◆ Extracted information
┄┄┄┄┄┄┄┄┄┄

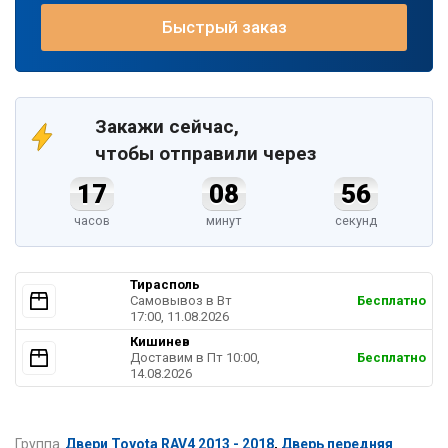
Быстрый заказ
Закажи сейчас,
чтобы отправили через
17
08
56
часов
минут
секунд
Тирасполь
Самовывоз в Вт
Бесплатно
17:00, 11.08.2026
Кишинев
Доставим в Пт 10:00,
Бесплатно
14.08.2026
Группа
Двери Toyota RAV4 2013 - 2018
,
Дверь передняя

┄┄┄┄┄┄┄┄┄┄

◆ Task
Please output all the records above exactly, leaving out every picture.

◆ Written response
Быстрый заказ
Закажи сейчас,
чтобы отправили через
17
08
56
часов
минут
секунд
Тирасполь
Самовывоз в Вт
Бесплатно
17:00, 11.08.2026
Кишинев
Доставим в Пт 10:00,
Бесплатно
14.08.2026
Группа
Двери Toyota RAV4 2013 - 2018
,
Дверь передняя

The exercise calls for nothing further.